DHEAS and functional performance (gait speed, grip strength, Modified Mini-Mental State Examination [3MSE] score, and digit symbol substitution test [DSST] score) were measured in 1996–1997 and 2005–2006 in 989 participants in the Cardiovascular Health Study All Stars study (mean age 85.2 years in 2005–2006, 63.5% women and 16.5% African American). We used multivariable linear regression to test the association of DHEAS decline with functional decline.
After adjustment, each standard deviation decrease in DHEAS was associated with greater declines in gait speed (0.12 m/s, p = .01), grip strength (0.09 kg, p = .03), 3MSE score (0.13 points, p < .001), and DSST score (0.14 points, p = .001) in women only. Additional adjustment for baseline DHEAS attenuated the association with grip strength but did not alter other estimates appreciably, and baseline DHEAS was unassociated with functional decline.
In this cohort of very old individuals, DHEAS decline tracked with declines in gait speed, 3MSE score, and DSST score, but not grip strength, in women independent of baseline DHEAS level. DHEAS decline might be a marker for age-associated performance decline, but its relevance is specific to women.

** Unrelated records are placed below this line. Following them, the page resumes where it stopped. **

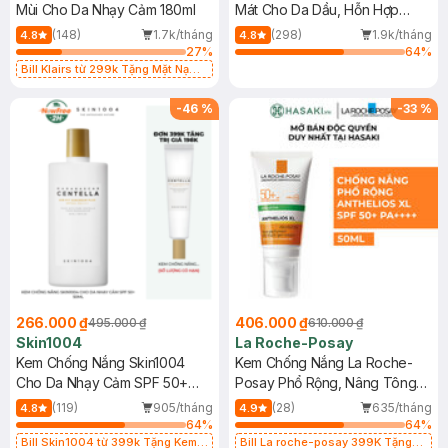
Mùi Cho Da Nhạy Cảm 180ml
Mát Cho Da Dầu, Hỗn Hợp
400ml
(148)
1.7k/tháng
(298)
1.9k/tháng
4.8
4.8
27
%
64
%
Bill Klairs từ 299k Tặng Mặt Nạ
Làm Dịu Da & Kiểm Soát Dầu Nhờn
25ml (SL Có Hạn)
-
46
%
-
33
%
266.000 ₫
406.000 ₫
495.000 ₫
610.000 ₫
Skin1004
La Roche-Posay
Kem Chống Nắng Skin1004
Kem Chống Nắng La Roche-
Cho Da Nhạy Cảm SPF 50+
Posay Phổ Rộng, Nâng Tông
50ml
Kiềm Dầu 50ml
(119)
905/tháng
(28)
635/tháng
4.8
4.9
64
%
64
%
Bill Skin1004 từ 399k Tặng Kem
Bill La roche-posay 399K Tặng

IN humans, the adrenal cortex secretes dehydroepiandrosterone sulfate (DHEAS), a steroid hormone, as a precursor to other sex steroid hormones. It has been hypothesized that DHEAS could be a biomarker of aging because in humans it decreases by 80%–90% between the third decade of life and older age (1–3). To test this hypothesis, previous researchers traditionally determined the association of a single DHEAS measurement with mortality in observational studies. Though low DHEAS has been associated with mortality in some human studies (4–7), the relationship remains unclear (4,6–10) and might even be U-shaped (11). Departing from previous study designs, Cappola and coworkers examined if the slope or variability of DHEAS was associated with mortality in participants aged more than 65 years in the Cardiovascular Health Study (CHS). The results demonstrate that a smaller slope or less variability in DHEAS decline was predictive of lower mortality (12). Furthermore, prediction was independent of baseline DHEAS level, which itself was not associated with mortality. These results call into question how previous studies have modeled DHEAS, either as a single measurement, slope, or variance, and if the potential value of DHEAS as a biomarker of aging might be realized by modeling its change over the life span.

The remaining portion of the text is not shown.